(Collected data)
..........

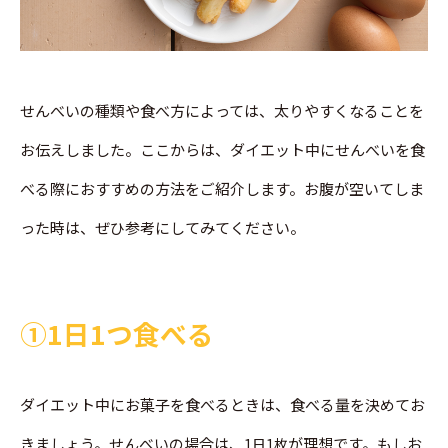
せんべいの種類や食べ方によっては、太りやすくなることを
お伝えしました。ここからは、ダイエット中にせんべいを食
べる際におすすめの方法をご紹介します。お腹が空いてしま
った時は、ぜひ参考にしてみてください。
➀1日1つ食べる
ダイエット中にお菓子を食べるときは、食べる量を決めてお
きましょう。せんべいの場合は、
が理想です。もしお
1日1枚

..........

● Problem to work on:
Only the lines from the one that holds "った時は、ぜひ参考にしてみてください。" through the end of the records should appear in the answer, each restated exactly.

● Result of the task:
った時は、ぜひ参考にしてみてください。
➀1日1つ食べる
ダイエット中にお菓子を食べるときは、食べる量を決めてお
きましょう。せんべいの場合は、
が理想です。もしお
1日1枚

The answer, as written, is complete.